**What you should do**:
Copy all of the data below exactly as it is given.

**Input material**:

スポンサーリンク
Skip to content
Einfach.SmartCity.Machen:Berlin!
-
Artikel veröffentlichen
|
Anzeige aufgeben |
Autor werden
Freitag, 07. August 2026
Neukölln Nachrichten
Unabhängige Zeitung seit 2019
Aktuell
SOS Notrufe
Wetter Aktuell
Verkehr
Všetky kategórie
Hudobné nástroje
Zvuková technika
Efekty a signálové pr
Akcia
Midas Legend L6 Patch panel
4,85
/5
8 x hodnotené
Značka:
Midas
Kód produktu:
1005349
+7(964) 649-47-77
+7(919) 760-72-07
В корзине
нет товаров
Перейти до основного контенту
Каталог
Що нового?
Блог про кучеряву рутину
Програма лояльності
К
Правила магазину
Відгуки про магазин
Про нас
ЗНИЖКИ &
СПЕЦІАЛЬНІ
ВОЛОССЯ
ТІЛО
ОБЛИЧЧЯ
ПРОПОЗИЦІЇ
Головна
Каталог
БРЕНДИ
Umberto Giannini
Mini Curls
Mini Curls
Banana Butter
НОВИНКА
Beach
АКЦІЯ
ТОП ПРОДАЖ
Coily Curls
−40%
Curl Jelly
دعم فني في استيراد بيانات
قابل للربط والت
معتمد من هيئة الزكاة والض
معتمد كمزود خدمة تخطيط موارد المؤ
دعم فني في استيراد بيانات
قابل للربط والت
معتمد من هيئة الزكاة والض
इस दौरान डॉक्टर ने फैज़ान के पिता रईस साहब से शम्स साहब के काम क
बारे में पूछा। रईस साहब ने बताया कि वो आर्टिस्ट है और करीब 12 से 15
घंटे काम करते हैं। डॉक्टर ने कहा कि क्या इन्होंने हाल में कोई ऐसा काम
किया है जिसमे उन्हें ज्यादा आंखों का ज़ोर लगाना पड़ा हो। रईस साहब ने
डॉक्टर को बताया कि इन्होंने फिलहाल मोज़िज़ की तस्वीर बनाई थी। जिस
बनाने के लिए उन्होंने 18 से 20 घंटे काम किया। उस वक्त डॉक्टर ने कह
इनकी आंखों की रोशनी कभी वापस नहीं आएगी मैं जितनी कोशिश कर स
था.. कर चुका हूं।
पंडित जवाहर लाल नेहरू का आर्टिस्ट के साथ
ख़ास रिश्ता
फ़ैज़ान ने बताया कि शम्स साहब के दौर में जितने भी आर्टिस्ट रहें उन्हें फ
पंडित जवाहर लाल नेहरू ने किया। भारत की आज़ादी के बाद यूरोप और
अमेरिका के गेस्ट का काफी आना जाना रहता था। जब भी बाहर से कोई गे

**Solution below**:
スポンサーリンク
Skip to content
Einfach.SmartCity.Machen:Berlin!
-
Artikel veröffentlichen
|
Anzeige aufgeben |
Autor werden
Freitag, 07. August 2026
Neukölln Nachrichten
Unabhängige Zeitung seit 2019
Aktuell
SOS Notrufe
Wetter Aktuell
Verkehr
Všetky kategórie
Hudobné nástroje
Zvuková technika
Efekty a signálové pr
Akcia
Midas Legend L6 Patch panel
4,85
/5
8 x hodnotené
Značka:
Midas
Kód produktu:
1005349
+7(964) 649-47-77
+7(919) 760-72-07
В корзине
нет товаров
Перейти до основного контенту
Каталог
Що нового?
Блог про кучеряву рутину
Програма лояльності
К
Правила магазину
Відгуки про магазин
Про нас
ЗНИЖКИ &
СПЕЦІАЛЬНІ
ВОЛОССЯ
ТІЛО
ОБЛИЧЧЯ
ПРОПОЗИЦІЇ
Головна
Каталог
БРЕНДИ
Umberto Giannini
Mini Curls
Mini Curls
Banana Butter
НОВИНКА
Beach
АКЦІЯ
ТОП ПРОДАЖ
Coily Curls
−40%
Curl Jelly
دعم فني في استيراد بيانات
قابل للربط والت
معتمد من هيئة الزكاة والض
معتمد كمزود خدمة تخطيط موارد المؤ
دعم فني في استيراد بيانات
قابل للربط والت
معتمد من هيئة الزكاة والض
इस दौरान डॉक्टर ने फैज़ान के पिता रईस साहब से शम्स साहब के काम क
बारे में पूछा। रईस साहब ने बताया कि वो आर्टिस्ट है और करीब 12 से 15
घंटे काम करते हैं। डॉक्टर ने कहा कि क्या इन्होंने हाल में कोई ऐसा काम
किया है जिसमे उन्हें ज्यादा आंखों का ज़ोर लगाना पड़ा हो। रईस साहब ने
डॉक्टर को बताया कि इन्होंने फिलहाल मोज़िज़ की तस्वीर बनाई थी। जिस
बनाने के लिए उन्होंने 18 से 20 घंटे काम किया। उस वक्त डॉक्टर ने कह
इनकी आंखों की रोशनी कभी वापस नहीं आएगी मैं जितनी कोशिश कर स
था.. कर चुका हूं।
पंडित जवाहर लाल नेहरू का आर्टिस्ट के साथ
ख़ास रिश्ता
फ़ैज़ान ने बताया कि शम्स साहब के दौर में जितने भी आर्टिस्ट रहें उन्हें फ
पंडित जवाहर लाल नेहरू ने किया। भारत की आज़ादी के बाद यूरोप और
अमेरिका के गेस्ट का काफी आना जाना रहता था। जब भी बाहर से कोई गे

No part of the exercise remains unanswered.